Nearly all trees respond to increases in the air's CO2 content by exhibiting enhanced rates of photosynthesis and biomass production, as well as beneficial changes in several other plant physiological processes and properties. In this summary, we describe the findings of a number of such experiments that have been conducted on Ponderosa pine (Pinus ponderosa Dougl. ex P. Laws & C. Laws), which is an important timber species.
Walker et al. (1998b) grew Ponderosa pine seedlings for an entire year in controlled environment chambers with atmospheric CO2 concentrations of either 350 (ambient), 525 or 700 ppm. In addition, low or high levels of nitrogen and phosphorus were supplied to determine the main and interactive effects of atmospheric CO2 enrichment and soil nutrition on seedling growth and fungal colonization of the seedlings' roots. After twelve months, they found that phosphorus supply had little impact on overall seedling growth, while high nitrogen increased nearly every parameter measured, including root, shoot and total biomass, as did atmospheric CO2 enrichment. Averaged over all nitrogen and phosphate treatments, total root dry weights at 525 and 700 ppm CO2 were 92 and 49% greater, respectively, than those observed at ambient CO2, while shoot dry weights were 83 and 26% greater. Consequently, seedlings grown at 525 and 700 ppm CO2 had total dry weights that were 86 and 35% greater, respectively, than those measured at ambient CO2. In addition, elevated CO2 increased the total number of ectomycorrhizal fungi on roots by 170% at 525 ppm CO2 and 85% at 700 ppm CO2 relative to the number observed at ambient CO2.

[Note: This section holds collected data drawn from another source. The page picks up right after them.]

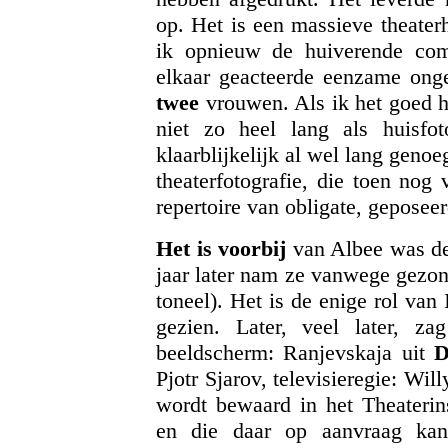
op. Het is een massieve theaterh
ik opnieuw de huiverende comp
elkaar geacteerde eenzame onge
twee
vrouwen. Als ik het goed 
niet zo heel lang als huisf
klaarblijkelijk al wel lang geno
theaterfotografie, die toen nog 
repertoire van obligate, geposeerd
Het is voorbij
van Albee was de 
jaar later nam ze vanwege gezon
toneel). Het is de enige rol van
gezien. Later, veel later, z
beeldscherm: Ranjevskaja uit
D
Pjotr Sjarov, televisieregie: Wi
wordt bewaard in het Theaterin
en die daar op aanvraag kan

Walker et al. (1998a) grew Ponderosa pine seedlings for two growing seasons out-of-doors in open-top chambers having atmospheric CO2 concentrations of 350, 525 and 700 ppm on soils of low, medium and high nitrogen content to determine the interactive effects of these variables on juvenile tree growth. The elevated CO2 concentrations had little effect on most growth parameters after the first growing season, with the one exception of belowground biomass, which increased with both CO2 and soil nitrogen. After two growing seasons, however, elevated CO2 significantly increased all growth parameters, including tree height, stem diameter, shoot weight, stem volume and root volume, with the greatest responses typically occurring at the highest CO2 concentration in the highest soil nitrogen treatment. Root volume at 700 ppm CO2 and high soil nitrogen, for example, exceeded that of all other treatments by at least 45%, as did shoot volume by 42%. Similarly, at high CO2 and soil nitrogen coarse root and shoot weights exceeded those at ambient CO2 and high nitrogen by 80 and 88%, respectively.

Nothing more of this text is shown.